Oregon Corporation and Partnership Law

Choose wisely when considering incorporating in Oregon

By V.V. Beardsley, President Beardsley Consulting
To start a business in Oregon, you must understand the basics of Oregon corporation law. The structure of your Oregon corporation will be instrumental in its success. It will affect your tax treatment, filing requirements, funding potential and liability obligations.

Ownership plans will help determine how to incorporate in Oregon. A traditional corporation is useful to raise money with investors or to allow ownership to employees in the form of shares. However, Oregon corporate law requires complex, ongoing paperwork and will tax your business income on corporate and shareholder levels.

Registration under Oregon LLC laws, on the other hand, are less complicated. Taxation occurs only on one level, which may be an important benefit to your company. The structure is more simple and requires only two people to incorporate. Under Oregon partnership law, a partnership is appropriate for business ventures that have a limited time-frame or a small number of people involved. Taxation benefits are similar to an Oregon LLC, in that there is no double taxation. The drawbacks include increased exposure to liability for the actions of the partnership.

1. A domestic corporation (C-corp or S-corp).

2. A limited liability corporation (Oregon LLC).

3. A limited partnership or limited liability partnership.

 

Choose what works under Oregon corporate law

The decision on whether you set up a corporation or partnership depends on your long-term goals for the business. Ownership is easier to divide in a corporation, while partnerships are not well suited for growth or sale and do not offer stocks. Taxation is different for both types of entities. And finally, Oregon corporation registration, including Oregon partnership law, requires varying filing of paperwork and fees.
Try: FindLaw will guide you through selecting the entity structure that works for you, whether you choose a corporation or LLC in Oregon. Oregon corporation formation can be tricky, so seek the advice of an Oregon attorney with questions. You can find a list of them on the lawyers.com website.
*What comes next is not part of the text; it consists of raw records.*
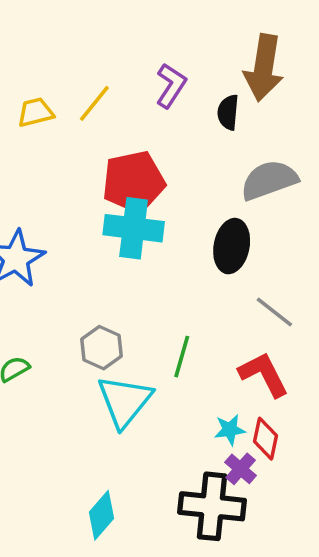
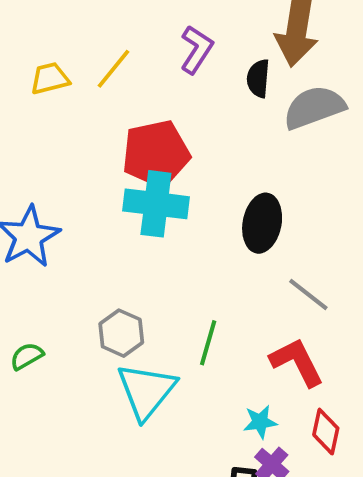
gray semicircle: (269, 180) -> (314, 107), moved
red diamond: (265, 439) -> (326, 432), moved

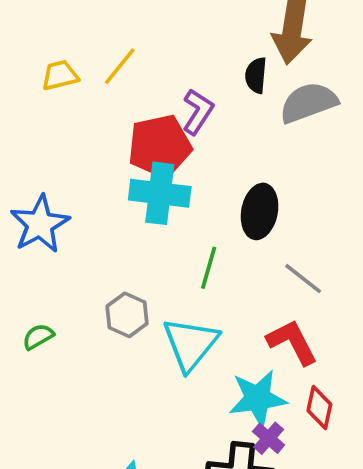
purple L-shape: (196, 49) -> (198, 112), moved
green line: (208, 343) -> (209, 268), moved
cyan triangle: (146, 391) -> (191, 344), moved
cyan star: (260, 422) -> (258, 398), size x1.8

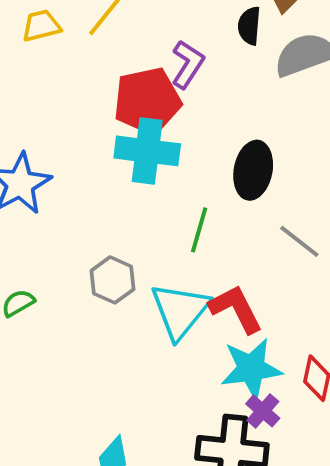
red L-shape: (292, 342) -> (236, 309), moved

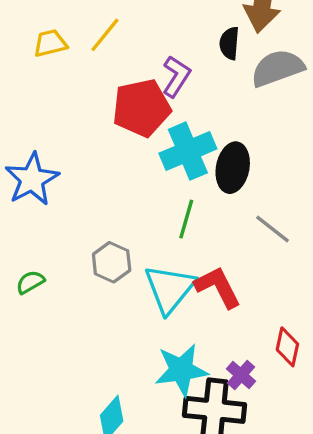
cyan cross: (147, 151) -> (188, 151), moved, turned -30
cyan star: (251, 369) -> (181, 370), moved

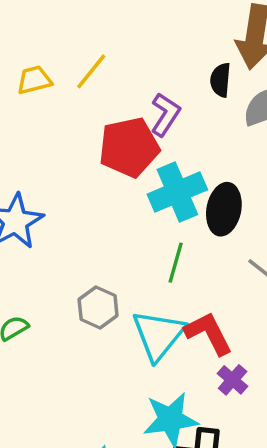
purple cross: (241, 375) -> (233, 380), moved

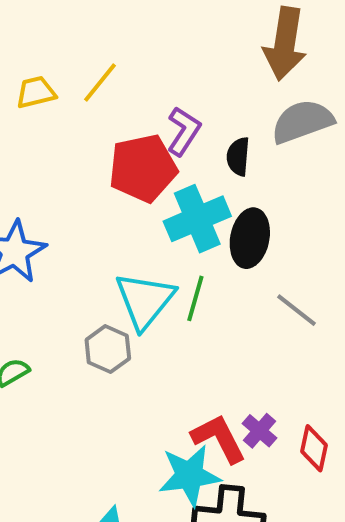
black semicircle: (220, 80) -> (238, 156), moved
red L-shape: (208, 333) -> (219, 438), moved
cyan triangle: (158, 335) -> (145, 300), moved

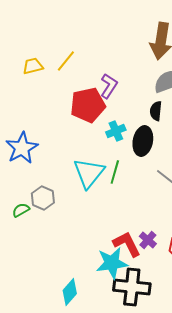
black semicircle: (238, 156) -> (156, 111), moved
cyan cross: (197, 219) -> (116, 131), size x0.6
gray hexagon: (108, 349) -> (43, 198), moved

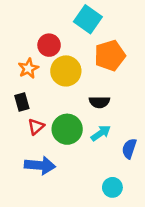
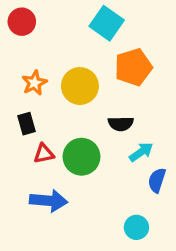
red circle: (49, 45) -> (22, 22), moved
red triangle: (36, 127) -> (44, 154), turned 30
cyan arrow: (101, 133) -> (141, 152), moved

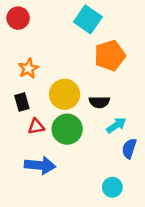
yellow circle: (80, 86) -> (65, 94), moved

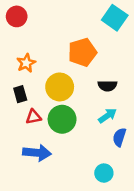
cyan square: (88, 19) -> (115, 18), moved
orange pentagon: (110, 56) -> (82, 52), moved
black semicircle: (99, 102) -> (107, 86), moved

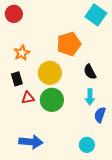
black semicircle: (107, 86) -> (90, 72), turned 63
cyan arrow: (107, 116) -> (90, 97), turned 126
blue arrow: (37, 153) -> (31, 142), moved

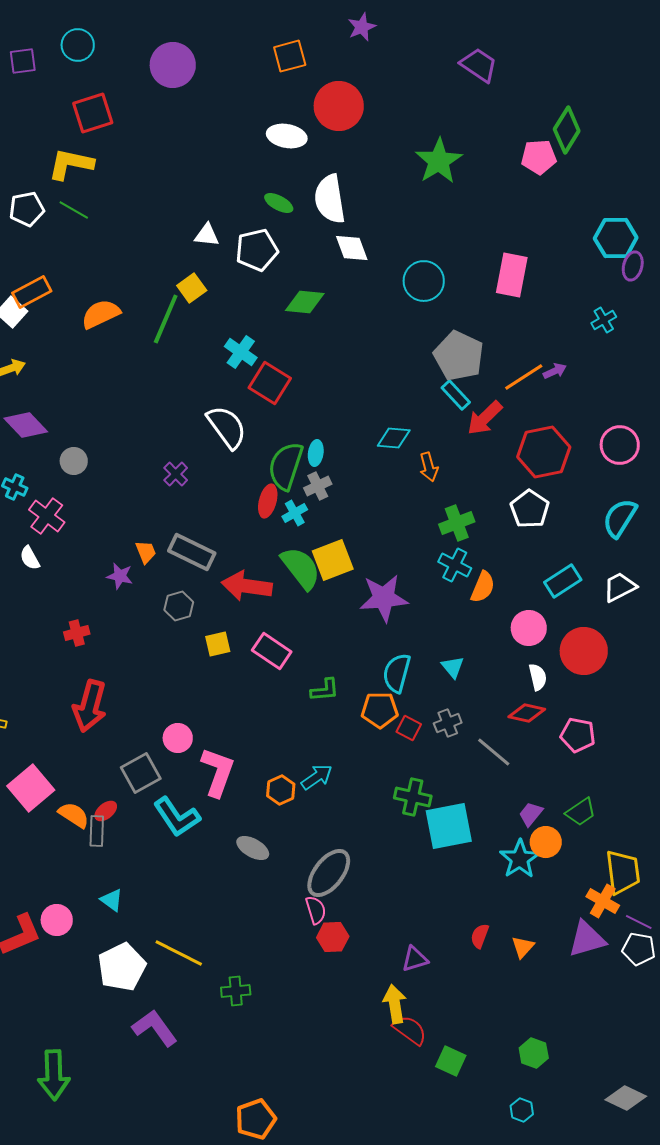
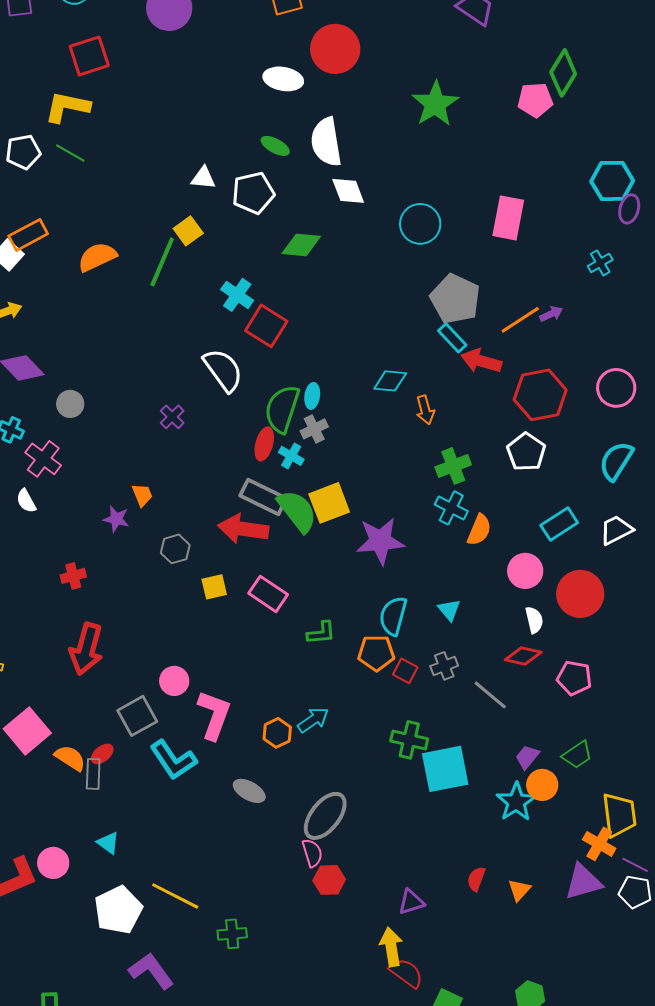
red arrow: (485, 418) -> (481, 361), turned 60
cyan cross: (295, 513) -> (291, 456), turned -30
gray rectangle: (192, 552) -> (263, 497), moved

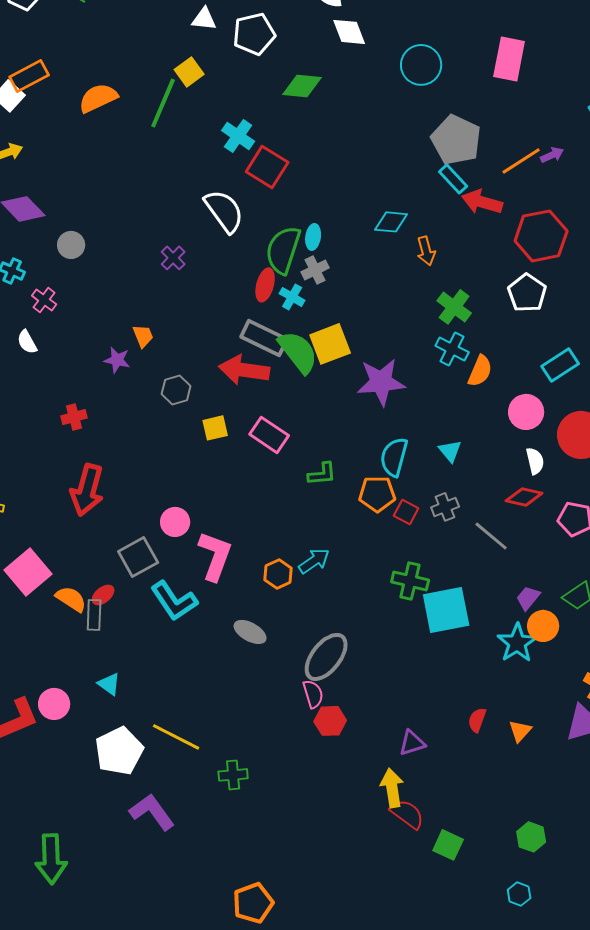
pink cross: (43, 459) -> (44, 300), size x0.7
green cross: (453, 466) -> (454, 307), turned -32

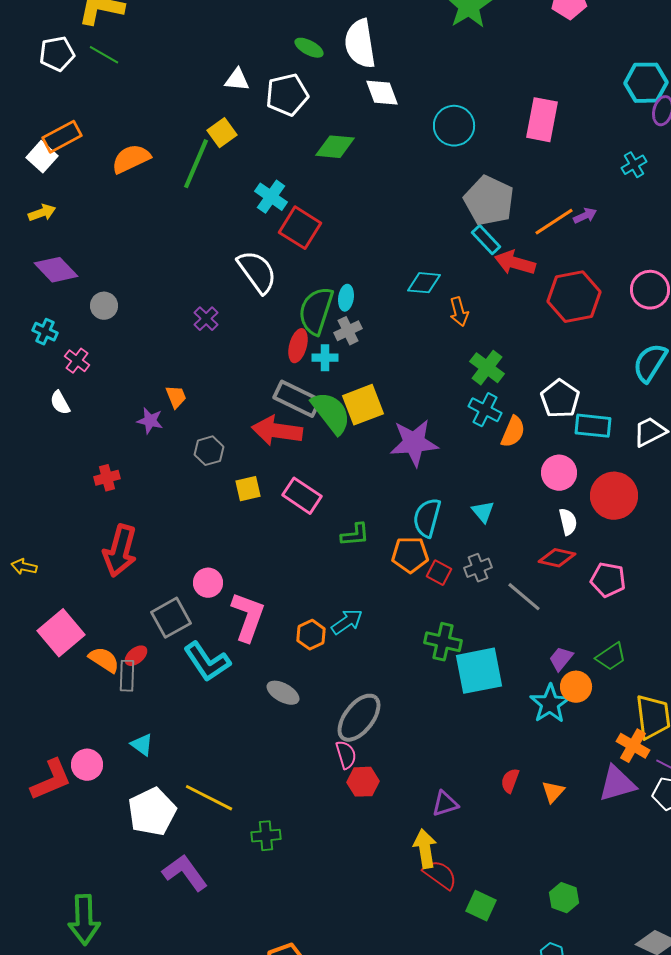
white pentagon: (527, 293) -> (560, 399), moved
cyan cross: (292, 297) -> (325, 358), turned -30
cyan rectangle: (560, 365) -> (593, 426), turned 39

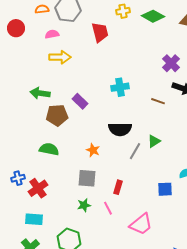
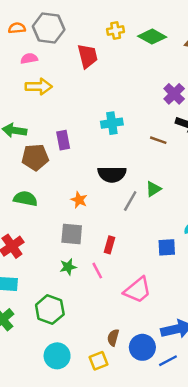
purple rectangle: (80, 101) -> (63, 140), turned 35

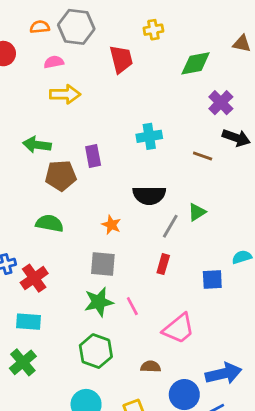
green diamond: (152, 37) -> (196, 63), moved, turned -40
red rectangle: (109, 245) -> (163, 264), moved
green star: (68, 267) -> (99, 302), size x1.5
green hexagon: (50, 310) -> (96, 351), moved
brown semicircle: (113, 338) -> (151, 367), moved, turned 77

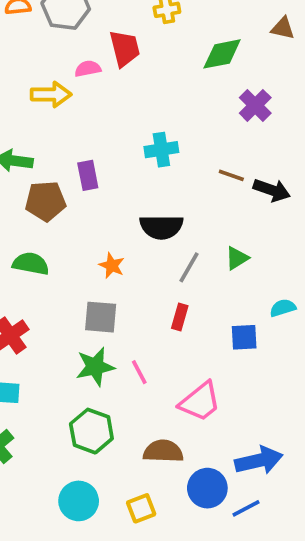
pink semicircle: (54, 62) -> (88, 69), moved
black arrow: (236, 138) -> (272, 190), moved
green triangle: (197, 212) -> (237, 258), moved
brown semicircle: (151, 367) -> (163, 451), size x1.5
Make your Oregon corporation formation a reality

Oregon corporate law requires filing certain forms, as well as submitting fees. The filing may include articles of incorporation, or, for an LLC in Oregon, articles of organization. Fees will vary depending on the structure. Many forms can be filed electronically through the Secretary of the State's website.
Try: Find the appropriate business entity form at Oregon Secretary of the State's Corporations Division. Confirm the fee required by checking the business registration fee page. File online, or chose a reputable online company such as LegalZoom to file for you.

Know the details of Oregon corporate law

You are expected to understand all related laws and obligations when incorporating in Oregon, so review the related laws and rules carefully.
Try: Review the Oregon revised statutes carefully to understand your obligations. Consult the Oregon Business Guide for further assistance.

 

  • Conduct an Oregon corporation search before committing to your business name. Oregon incorporation laws do not allow 2 businesses to incorporate under the same name in Oregon.
  • The Oregon government considers you to be "doing business in Oregon," and therefore requires you to register with the Secretary of the State, if you stock goods or maintain an office within the state.